Dalam wahyu Islam, ada lima maksud universal yang berperan sebagai fondasi yang positif bagi hukum Islam. Mereka dapat membentuk sebuah perangkat inti bagi etika global, sebuah aksi kolektif yang menyatu bagi solidaritas kemanusiaan. Pertama, pelestarian kehidupan manusia merupakan nilai yang absolut dan primer. Seseorang tidak dapat dikorbankan dalam cara dan keadaan apa pun. Semua hukum harus menyerah jika kehidupan manusia ada dalam bahaya. Kehidupan tidak hanya bagi umat manusia, tapi juga bagi alam, karena alam berfungsi sebagai kebun dan penghijau. Bahkan orang dalam keadaan sakit parah sekalipun dengan ranting di tangannya, menanamkannya ke dalam tanah, harus melanjutkan aktivitasnya, meskipun dalam penderitaan yang parah. Semua larangan itu negatif hanya dalam penampakan lahirnya, namun positif dalam kenyataannya. Hukuman mati dimaksudkan untuk menyelamatkan kehidupan manusia. Mengakhiri kehidupan individu adalah menyelamatkan kehidupan manusia secara kolektif. Dalam kesyahidan, seorang individu mengorbankan kehidupannya untuk kelangsungan hidup komunitasnya. Oleh karena itu, kelangsungan hidup manusia dapat menjadi komponen utama dalam Etika Global dan Solidaritas Kemanusiaan, dengan perjuangan melawan kelaparan, kekeringan, kemiskinan, penyakit, senjata nuklir dan perang yang membinasakan.
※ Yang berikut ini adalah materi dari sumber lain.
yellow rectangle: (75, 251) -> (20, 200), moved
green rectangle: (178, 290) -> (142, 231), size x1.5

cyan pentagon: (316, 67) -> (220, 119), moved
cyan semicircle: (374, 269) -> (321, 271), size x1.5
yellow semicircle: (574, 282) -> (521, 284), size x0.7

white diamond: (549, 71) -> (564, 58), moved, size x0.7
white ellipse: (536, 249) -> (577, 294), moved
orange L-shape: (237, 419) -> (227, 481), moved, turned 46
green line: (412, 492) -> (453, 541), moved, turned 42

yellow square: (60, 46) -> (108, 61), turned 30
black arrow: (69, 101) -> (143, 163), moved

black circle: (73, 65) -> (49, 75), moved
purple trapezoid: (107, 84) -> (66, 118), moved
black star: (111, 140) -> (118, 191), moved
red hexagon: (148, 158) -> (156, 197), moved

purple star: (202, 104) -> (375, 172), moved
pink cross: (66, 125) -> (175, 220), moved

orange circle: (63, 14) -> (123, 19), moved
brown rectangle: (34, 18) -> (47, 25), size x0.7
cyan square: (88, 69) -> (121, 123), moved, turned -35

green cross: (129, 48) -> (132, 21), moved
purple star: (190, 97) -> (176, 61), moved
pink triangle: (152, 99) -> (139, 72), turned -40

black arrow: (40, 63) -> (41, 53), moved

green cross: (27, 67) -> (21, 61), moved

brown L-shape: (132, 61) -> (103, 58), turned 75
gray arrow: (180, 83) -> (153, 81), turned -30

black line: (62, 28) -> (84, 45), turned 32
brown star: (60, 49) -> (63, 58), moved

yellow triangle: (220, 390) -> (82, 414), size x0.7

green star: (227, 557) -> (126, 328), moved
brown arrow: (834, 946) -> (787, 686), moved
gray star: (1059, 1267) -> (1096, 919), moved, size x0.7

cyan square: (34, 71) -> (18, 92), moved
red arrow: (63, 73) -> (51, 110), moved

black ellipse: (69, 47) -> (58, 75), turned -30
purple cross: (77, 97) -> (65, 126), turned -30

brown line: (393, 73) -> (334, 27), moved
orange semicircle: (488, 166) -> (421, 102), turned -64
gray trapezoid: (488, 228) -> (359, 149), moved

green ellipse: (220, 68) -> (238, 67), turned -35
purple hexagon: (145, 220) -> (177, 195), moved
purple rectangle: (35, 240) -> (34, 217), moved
Kedua, perlindungan akal manusia dari semua hal yang dapat merusak, seperti alkohol, obat-obatan terlarang dan pengabaian merupakan tujuan universal bagi semua umat manusia. Kehidupan manusia merupakan kehidupan kognitif dan kekuatan bagi pengetahuan. Memerangi obat-obatan terlarang dan alkohol merupakan suatu perjuangan melawan perusakan akal. Demikian halnya hak untuk mengetahui sebagai perlawanan terhadap informasi yang disembunyikan, hak untuk pendidikan sebagai perlawanan terhadap pengabaian, hak untuk menyebarkan pengetahuan sebagai perlawanan atas monopoli. Ini semua adalah hak asasi manusia. Akal merupakan suatu prasyarat bagi tanggung jawab manusia. Dalam era modern, perusakan akal terjadi di mana-mana. Hal-hal yang tak masuk akal dan mustahil menyebar di dalam masyarakat super industrial dan di dalam masa pengabaian dan pencucian otak. Oleh karena itu, di negara-negara berkembang, perlindungan akal manusia menjadi tujuan umum.

Ketiga, segera setelah akal manusia ditegaskan sebagai kekayaan ilmu pengetahuan, perjuangan bagi sebuah pengetahuan sejati menjadi komponen ketiga bagi Etika Global. Kebenaran berbeda dari cerita tentang kebenaran. Kebenaran itu objektif dan universal. Ia tidak parsial, memiliki bentuk yang rusak ataupun tiru-tiru. Kebenaran bisa berupa agama, etika atau ilmu pengetahuan. Kebenaran adalah objektif dari akal. Ia hadir, bisa diketahui dan bisa dikomunikasikan. Transendensi merupakan contoh kebenaran agama. Kebaikan merupakan bentuk dasar dari kebenaran etika. Suatu hukum alam juga merupakan satu aspek dari kebenaran ilmu pengetahuan. Etika Global dan Solidaritas Kemanusiaan tidak dapat ditegakkan di atas relativisme, skeptisisme, agnostitisme atau nihilisme yang merupakan karakter masa modern di masyarakat yang maju. Pun tidak dapat ditegakkan di atas keinginan yang sederhana dari pemimpin, otoritas tradisi atau mekanisme kelangsungan hidup di negara-negara berkembang.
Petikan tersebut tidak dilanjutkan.